Friday, August 16, 2013

#32

Seria o amor algo indolor
Se não fosse amor
Porque toda dor
Ou tem cura, ou tem ardor.

Tuesday, August 13, 2013

Sem chance

Obstinado, tinha dificuldades com o amor e o sucesso. Era obstinado demais pelos dois. E os dois eram obstinados por ele. Obstinados, não conseguiam se dar bem, o amor e o sucesso obstinados. 

Monday, August 12, 2013

Boa viagem

Via a vida como uma vitrine. E sem dinheiro, via na vitrine uma barreira. Mas gostava de admirar as ofertas, o movimento dos clientes, a vendedora maquiada. Alguma coisa naquela vitrine lhe chamava a atenção. Prendia sua vista. Tomava o seu tempo. O fazia esquecer de piscar os olhos. Aquela vida, aquele mundo, que existiam do outro lado daquela vitrine, pareciam ser onde queria estar. E todo dia ele ia lá e ficava admirando até as luzes se apagarem. Num desses dias, a vendedora maquiada lhe olhou, sorriu não mais que o habitual e foi até a porta em sua direção.
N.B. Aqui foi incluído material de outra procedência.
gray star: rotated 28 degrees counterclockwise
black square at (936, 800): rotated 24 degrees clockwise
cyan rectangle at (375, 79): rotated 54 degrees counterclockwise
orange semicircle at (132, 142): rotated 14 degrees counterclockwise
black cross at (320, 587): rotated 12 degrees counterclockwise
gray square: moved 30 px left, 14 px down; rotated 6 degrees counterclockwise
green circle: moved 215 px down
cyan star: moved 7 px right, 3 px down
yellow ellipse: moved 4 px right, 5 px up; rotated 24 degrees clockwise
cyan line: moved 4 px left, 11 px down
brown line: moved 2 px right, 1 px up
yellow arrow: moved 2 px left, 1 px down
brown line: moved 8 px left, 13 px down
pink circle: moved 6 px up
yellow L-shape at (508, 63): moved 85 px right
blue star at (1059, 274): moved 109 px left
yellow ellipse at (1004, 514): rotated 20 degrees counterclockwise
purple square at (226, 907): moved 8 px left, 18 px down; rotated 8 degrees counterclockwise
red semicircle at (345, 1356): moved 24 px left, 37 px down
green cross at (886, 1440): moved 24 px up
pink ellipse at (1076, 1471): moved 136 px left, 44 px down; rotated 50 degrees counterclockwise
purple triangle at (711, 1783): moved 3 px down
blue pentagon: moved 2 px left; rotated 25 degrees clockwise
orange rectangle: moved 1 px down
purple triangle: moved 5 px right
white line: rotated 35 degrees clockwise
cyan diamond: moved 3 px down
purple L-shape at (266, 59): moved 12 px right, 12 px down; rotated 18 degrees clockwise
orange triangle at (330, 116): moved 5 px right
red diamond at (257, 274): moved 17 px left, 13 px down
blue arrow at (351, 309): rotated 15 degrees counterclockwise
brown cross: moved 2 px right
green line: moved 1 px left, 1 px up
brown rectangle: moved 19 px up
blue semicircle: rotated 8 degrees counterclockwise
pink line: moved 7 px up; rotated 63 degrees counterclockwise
Perguntou se ele não gostaria de entrar, apenas para conhecer a loja. Levemente envergonhado, achou muito cordial da vendedora maquiada e aceitou o convite. Maravilhado, olhou tudo. Experimentou tudo. Tocou em tudo. Mas não levou nada. Agradeceu à vendedora maquiada que lhe atendeu com muita atenção e partiu ao apagar das luzes. No dia seguinte, ele chegou ao seu ponto rotineiro de observação e reparou que havia um papel na vitrine, anunciando uma vaga de emprego. Ele não pensou duas vezes e entrou. Falou com a vendedora maquiada, que falou com a gerente, que falou com os donos. Ele estava contratado. Seu trabalho era manter a vitrine limpa. De fora, via a vida do lado de dentro. De dentro, via a vida do lado de fora. E no apagar das luzes, agora recebia dinheiro. Depois de alguns dias de trabalho, em seu dia de folga, voltou à vitrine mas não parou. Entrou direto e saiu com a sua primeira compra. Incontrolavelmente feliz, convidou a vendedora maquiada para um café no intervalo. Outro dia a convidou para o cinema. Enquanto isso, a limpeza da vitrine aumentava as vendas. E ele já não sabia mais o que era a vitrine. Aquele vidro, que era limpo por dentro e por fora, que de um lado era feliz e do outro também, agora é só um vidro. Que ele só que manter limpo. Por dentro e por fora!